Her last CD, Chills and Fever, which just came out in March of this year, was rooted in old school R&B, featuring a loungey, soulful cover of Barbara Lewis’ ’63 hit “Hello Stranger.” But she pulled up those roots every now and then, gittin’ down and wallowing in the mud for “Crow Jane,” testifyin’ like Dusty Springfield slumming in a Delta jukejoint, playing guitar like Tony Joe White with a headful of acid.
When she was out with Tab Benoit’s 2014 Six Strings Down tour with Tommy Castro, she was more of a rocker, souping up Howling Wolf’s “Who’s Been Talkin’,” cranking out rattly rawk with her oil can guitar on her original “Gone For Good,” then grinding the gears to wring out an acoustic, back in the woods version of the Stones ’71 “Dead Flowers.”

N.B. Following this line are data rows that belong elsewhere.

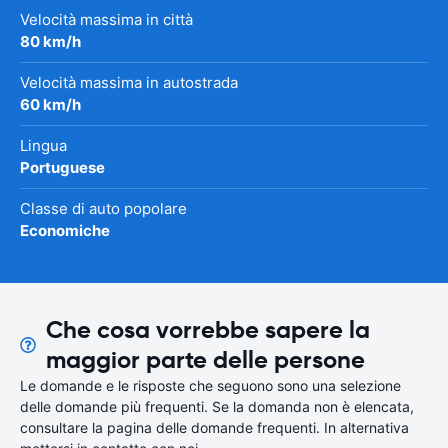
Velocità massima in città
80 km/h
Velocità massima in autostrada
60 km/h
Lingua
Portuguese
Classe di auto popolare
Economiche
Che cosa vorrebbe sapere la
maggior parte delle persone
Le domande e le risposte che seguono sono una selezione
delle domande più frequenti. Se la domanda non è elencata,
consultare la pagina delle domande frequenti. In alternativa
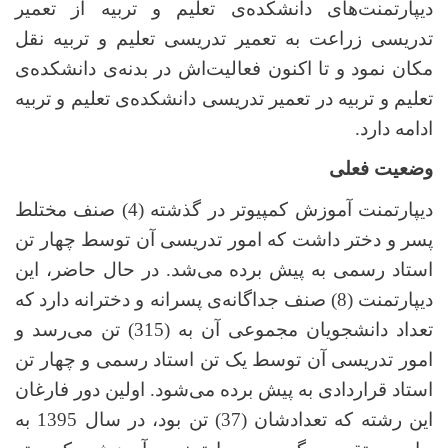
دیپارتمنت‌های دانشکده‌ی تعلیم و تربیه از تعمیر
تدریسی زراعت به تعمیر تدریسی تعلیم و تربیه نقل
مکان نمود و تا اکنون فعالیت‌اش در بدنه‌ی دانشکده‌ی
تعلیم و تربیه در تعمیر تدریسی دانشکده‌ی تعلیم و تربیه
ادامه دارد.
وضعیت فعلی
دیپارتمنت آموزش کمپیوتر در گذشته (4) صنف مختلط
پسر و دختر داشت که امور تدریسی آن توسط چهار تن
استاد رسمی به پیش برده می‌شد. در حال حاضر، این
دیپارتمنت (8) صنف جداگانه‌ی پسرانه و دخترانه دارد که
تعداد دانشجویان مجموعی آن به (315) تن می‌رسد و
امور تدریسی آن توسط یک تن استاد رسمی و چهار تن
استاد قراردادی به پیش برده می‌شود. اولین دور فارغان
این رشته که تعدادشان (37) تن بود، در سال 1395 به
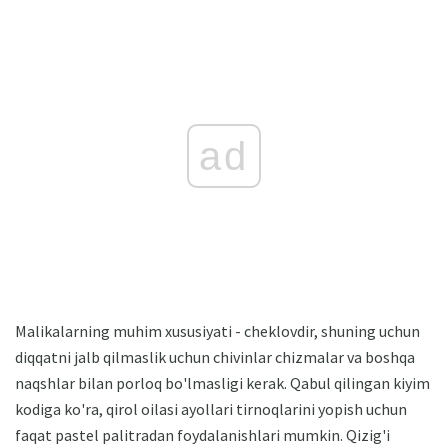
ad
Malikalarning muhim xususiyati - cheklovdir, shuning uchun
diqqatni jalb qilmaslik uchun chivinlar chizmalar va boshqa
naqshlar bilan porloq bo'lmasligi kerak. Qabul qilingan kiyim
kodiga ko'ra, qirol oilasi ayollari tirnoqlarini yopish uchun
faqat pastel palitradan foydalanishlari mumkin. Qizig'i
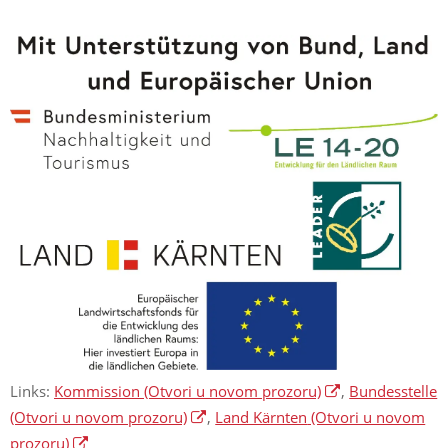
Links:
Kommission
(Otvori u novom prozoru)
,
Bundesstelle
(Otvori u novom prozoru)
,
Land Kärnten
(Otvori u novom
prozoru)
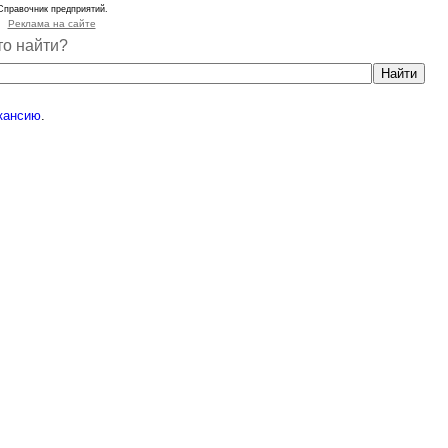
Справочник предприятий.
Реклама на сайте
то найти?
кансию
.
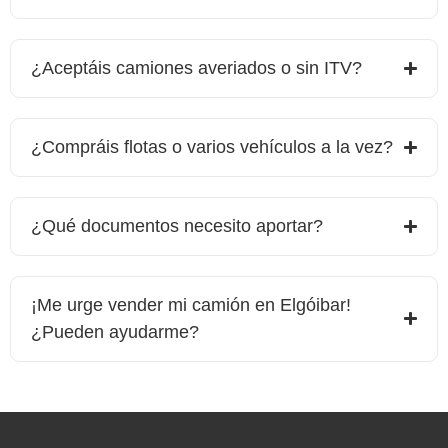
¿Aceptáis camiones averiados o sin ITV?
¿Compráis flotas o varios vehículos a la vez?
¿Qué documentos necesito aportar?
¡Me urge vender mi camión en
Elgóibar
!
¿Pueden ayudarme?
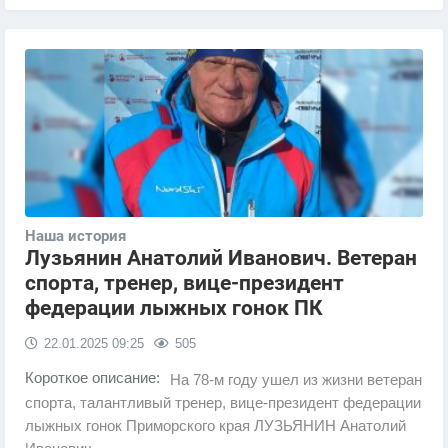
Наша история
Лузьянин Анатолий Иванович. Ветеран
спорта, тренер, вице-президент
федерации лыжных гонок ПК
22.01.2025
09:25
505
Короткое описание:
На 78-м году ушел из жизни ветеран
спорта, талантливый тренер, вице-президент федерации
лыжных гонок Приморского края ЛУЗЬЯНИН Анатолий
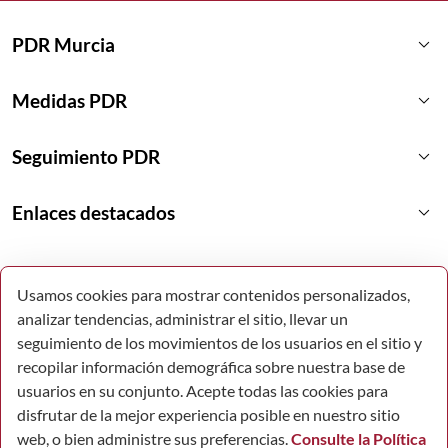
keyboard_arrow_down
PDR Murcia
keyboard_arrow_down
Medidas PDR
keyboard_arrow_down
Seguimiento PDR
keyboard_arrow_down
Enlaces destacados
Usamos cookies para mostrar contenidos personalizados,
analizar tendencias, administrar el sitio, llevar un
seguimiento de los movimientos de los usuarios en el sitio y
recopilar información demográfica sobre nuestra base de
usuarios en su conjunto. Acepte todas las cookies para
disfrutar de la mejor experiencia posible en nuestro sitio
web, o bien administre sus preferencias.
Consulte la Política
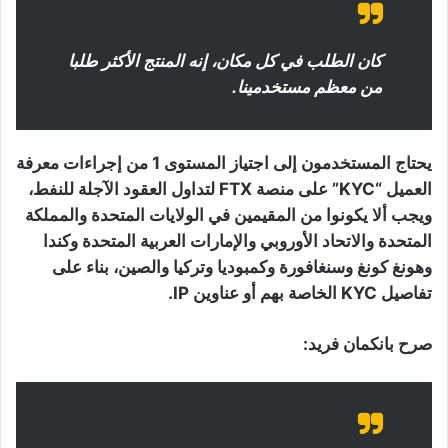
كان الطلب في كل مكان، إنه المنتج الأكثر طلبا
من معظم مستخدمينا.
يحتاج المستخدمون إلى اجتياز المستوى 1 من إجراءات معرفة
العميل “KYC” على منصة FTX لتداول العقود الآجلة للنفط،
ويجب ألا يكونوا من المقيمين في الولايات المتحدة والمملكة
المتحدة والاتحاد الأوروبي والإمارات العربية المتحدة وكندا
وهونغ كونغ وسنغافورة وكمبوديا وتركيا والصين، بناء على
تفاصيل KYC الخاصة بهم أو عناوين IP.
صرح بانكمان فريد:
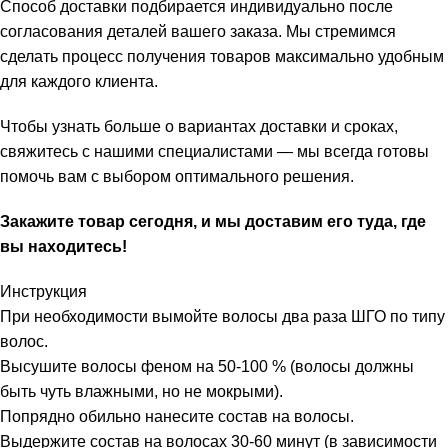
Способ доставки подбирается индивидуально после
согласования деталей вашего заказа. Мы стремимся
сделать процесс получения товаров максимально удобным
для каждого клиента.
Чтобы узнать больше о вариантах доставки и сроках,
свяжитесь с нашими специалистами — мы всегда готовы
помочь вам с выбором оптимального решения.
Закажите товар сегодня, и мы доставим его туда, где
вы находитесь!
Инструкция
При необходимости вымойте волосы два раза ШГО по типу
волос.
Высушите волосы феном на 50-100 % (волосы должны
быть чуть влажными, но не мокрыми).
Попрядно обильно нанесите состав на волосы.
Выдержите состав на волосах 30-60 минут (в зависимости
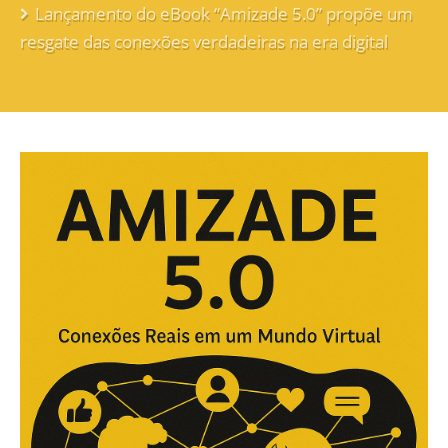
Lançamento do eBook “Amizade 5.0” propõe um
resgate das conexões verdadeiras na era digital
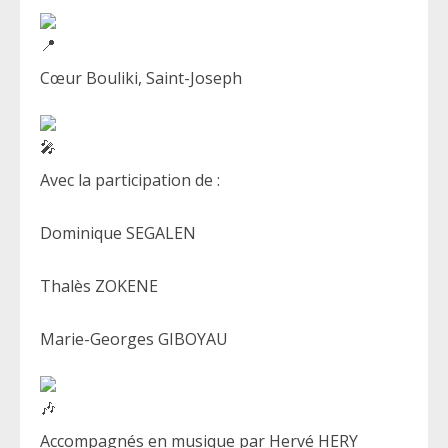
Cœur Bouliki, Saint-Joseph
Avec la participation de :
Dominique SEGALEN
Thalès ZOKENE
Marie-Georges GIBOYAU
Accompagnés en musique par Hervé HERY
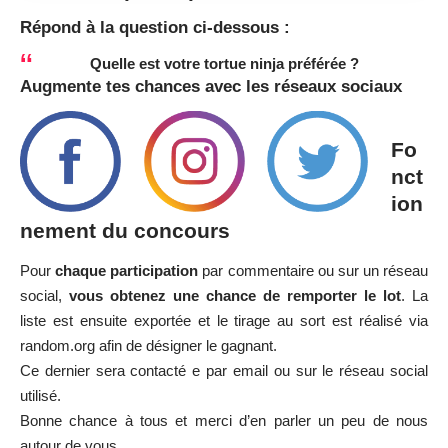
Répond à la question ci-dessous :
Quelle est votre tortue ninja préférée ?
Augmente tes chances avec les réseaux sociaux
Fo
nct
ion
nement du concours
Pour
chaque participation
par commentaire ou sur un réseau
social,
vous obtenez une chance de remporter le lot
. La
liste est ensuite exportée et le tirage au sort est réalisé via
random.org afin de désigner le gagnant.
Ce dernier sera contacté e par email ou sur le réseau social
utilisé.
Bonne chance à tous et merci d’en parler un peu de nous
autour de vous.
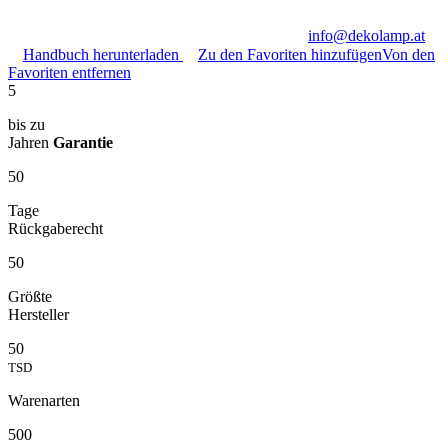
info@dekolamp.at
Handbuch herunterladen
Zu den Favoriten hinzufügen
Von den
Favoriten entfernen
5
bis zu
Jahren
Garantie
50
Tage
Rückgaberecht
50
Größte
Hersteller
50
TSD
Warenarten
500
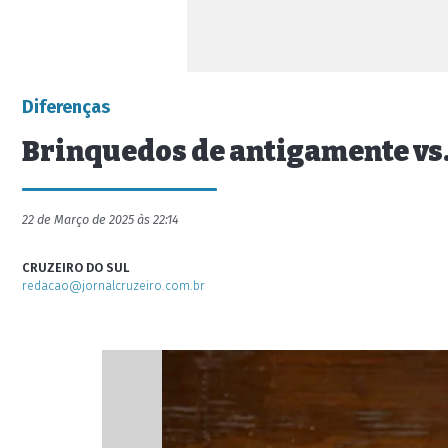
Diferenças
Brinquedos de antigamente vs.
22 de Março de 2025 às 22:14
CRUZEIRO DO SUL
redacao@jornalcruzeiro.com.br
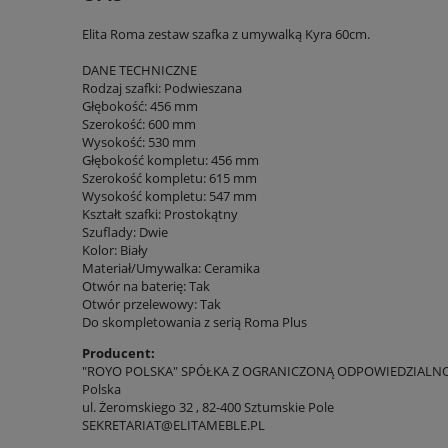
Elita Roma zestaw szafka z umywalką Kyra 60cm.
DANE TECHNICZNE
Rodzaj szafki: Podwieszana
Głębokość: 456 mm
Szerokość: 600 mm
Wysokość: 530 mm
Głębokość kompletu: 456 mm
Szerokość kompletu: 615 mm
Wysokość kompletu: 547 mm
Kształt szafki: Prostokątny
Szuflady: Dwie
Kolor: Biały
Materiał/Umywalka: Ceramika
Otwór na baterię: Tak
Otwór przelewowy: Tak
Do skompletowania z serią Roma Plus
Producent:
"ROYO POLSKA" SPÓŁKA Z OGRANICZONĄ ODPOWIEDZIALN
Polska
ul. Żeromskiego 32 , 82-400 Sztumskie Pole
SEKRETARIAT@ELITAMEBLE.PL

With Luther Dickinson producing and playing on her latest, Belle Of The West, it’s only natural that she’d kick it off with with some hill country blues on “American Dream.” Othar Turner’s granddaugher Sharde Thomas, who has kept the Rising Star Fife and Drum Band going since Turner’s death in ’03, keeps things marching smartly uphill with her flute swirling around Fish’s sinister but chillingly accurate portrait of the current administration’s policy: “Hand on a Bible/Foot on your neck/Living half-past half-mast/And semi-automatic.”
Although she doesn’t refer to it specifically, “Blood In the Water” could be a graphic description of the Myanmar army attack on the Rohingya residents of Tula Toli earlier this year, when Burmese soldiers executed nearly an entire village on the banks of a surrounding river. “Run from your people/Run from your home/I see the panic/I hear the howl/Tell me what did they do now /There is blood in the water,” Fish moans as Thomas’ flute flutters mournfully around her.
Jimbo Mathus penned the title cut, Fish pouring out country soul, blending Emmylou Harris and Tammy Wynette.
Fish goes back up the hill for a cover of R.L. Burnside’s “Poor Black Mattie,” letting Lightnin’ Malcolm have the reins while she responds to his calls on an arrangement that sounds like a backwoods hoo-doo throw-down.
She revisits her oil can geetar for “Gone For Good,” not quite as frenetic and raucous as her live version but still plenty rattly and fun to listen to.
An alluring shapeshifter, Fish is as much fun to listen to as she is to watch. The geography may be confusing, but the destination feels like home.